Publie le dimanche 3 juillet 2005 par Open-Publishing

de NICHI VENDOLA traduit de l’italien par karl&rosa

Nous ne pouvons pas obéir, quand l’obéissance qui nous est demandée signifie acquiescement à l’égard de la brutalité et de l’inhumanité de petits codes écrits avec l’encre de la culture de l’urgence et du mauvais réalisme de la politique. Nous ne pouvons pas obéir, quand on nous demande de construire à côté de nos villes, derrière le coin de nos distractions, des bunker blêmes pour une humanité stockée, des asiles sans règles pour des personnes qui ressemblent à du verre perdu, qui ne sont même pas des personnes mais simplement, méchamment, des "clandestins".

Les centres de rétention sont des trous noirs qui percent notre culture juridique et civile et qui aspirent des visages et des fragments de vies dans la spirale d’une peine jamais prononcée. Ils ne servent pas à dénouer les nœuds épineux de la clandestinité, ils servent à exorciser le fantasme de la clandestinité : en inhibant chez nous tous la possibilité de nous interroger sur le comment et le pourquoi de la "production sociale" du phénomène articulé que nous appelons clandestinité.
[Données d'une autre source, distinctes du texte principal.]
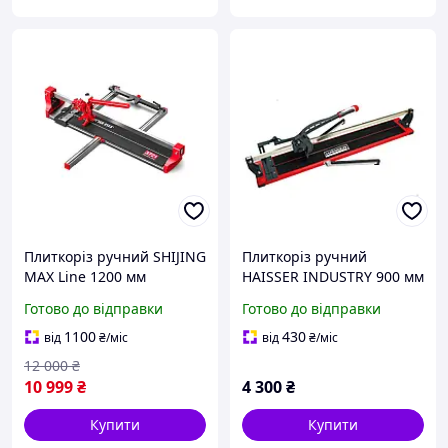
Плиткоріз ручний SHIJING
Плиткоріз ручний
MAX Line 1200 мм
HAISSER INDUSTRY 900 мм
монорейковий із зеленим
монорейковий (64021)
Готово до відправки
Готово до відправки
лазером (3751)
1100
430
від
₴
/міс
від
₴
/міс
12 000
₴
10 999
₴
4 300
₴
Купити
Купити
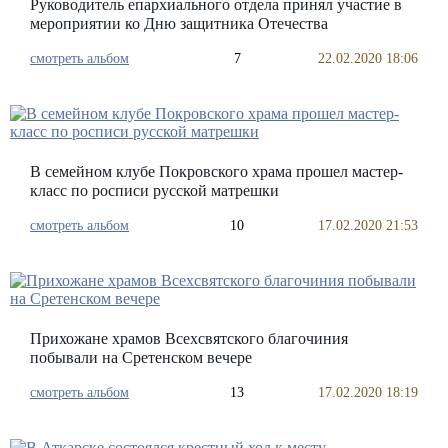
Руководитель епархиального отдела принял участие в
мероприятии ко Дню защитника Отечества
смотреть альбом
7
22.02.2020 18:06
В семейном клубе Покровского храма прошел мастер-
класс по росписи русской матрешки
смотреть альбом
10
17.02.2020 21:53
Прихожане храмов Всехсвятского благочиния
побывали на Сретенском вечере
смотреть альбом
13
17.02.2020 18:19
Ces lieux entourés de barbelés et, en tous cas, fermés hermétiquement ne sont pas des aires de stationnement ou de parking, surtout ils ne sont pas "d’accueil" comme on le dit parfois avec ces glissements sémantiques qui semblent une véritable mafia des mots. Ils sont la grossière incarcération "temporaire" par laquelle on séquestre des corps du crime : c’est-à-dire des hommes et des femmes qui n’ont enfreint aucune norme pénale mais qui, dans leur condition de "clandestins" sont stigmatisés, recherchés, privés de leur liberté personnelle.

Bien sûr, ils ne sont pas très blancs et ils sont plutôt pauvres. Et pourtant, ils devraient eux aussi profiter de la réverbération universelle de ces droits que nous proclamons avec tant de bruit, même avec le bruit des bombardiers. La liberté d’un indigent ou d’un mendiant ou d’un fou ou d’un clandestin ne vaut pas moins de la liberté des amis de Pisanu (ministre de l’Intérieur du gouvernement Berlusconi, NdT). Mais en ce cas les droits se distordent, les adeptes des garanties s’effacent et les petits enfants, pourtant si nombreux, de Cesare Beccaria, se taisent : ne sentent-ils pas combien est insupportable cette lésion sur la peau délicate de nos principes ? Et que pensent-ils d’une fluidité juridique qui situe une portion de monde dans une sorte de limbe, dans un vide pneumatique de subjectivité et de citoyenneté et qui se charge de sa disparition "temporaire" comme d’un fait évident et banal, à l’intérieur d’une procédure grise d’une tranquille bureaucratie du "surveiller et punir" ?

Nous ne pouvons pas obéir si on nous propose d’accepter l’idée de la "détention administrative" comme remède ordinaire à l’excédent extra-communautaire ou à l’hystérie intra-communautaire. Et si on nous dit, sur un ton vaguement biblique, qu’ici on met en discussion l’Europe de Schengen, nous répondons que ce n’est pas la Table de la Loi, que Pisanu n’est pas Moïse et qu’ici on remet tout en discussion : parce que la politique de l’immigration n’est pas un chapitre de l’ordre public et pas non plus de la seule dépense sociale, mais c’est le miroir sur la surface duquel nous pouvons nous voir nous-mêmes. C’est justement l’Europe-forteresse que nous voudrions changer, casser, convertir : pas à cause d’un vague sentiment humanitaire, pas seulement pour sauver un peuple de naufragés qui grimpent sur notre côte dorée mais justement pour sauver l’Europe. Le vieux continent a cru s’unifier avec des politiques sécuritaires : mais sans une âme forte et reconnaissable, il a buté sur le vote populaire et a risqué l’infarctus. Nous voulons aider l’Europe à retrouver sa mission et la dense pluralité de ses racines. C’est pourquoi nous voulons fermer les centres de rétention.

Nous ne pouvons pas obéir : les personnes sont inviolables dans leur dignité, leur liberté et leur intégrité psycho-physiques. Nous les avons violées de tant de façons : en les volant chez eux, en les exploitant chez nous et entre leur maison et la nôtre s’allonge une mer qui est aussi un grand cimetière à ciel ouvert d’étrangers en exode de leur terre. Nous avons sali la Méditerranée et ramené l’Europe aux dimensions d’une caserne.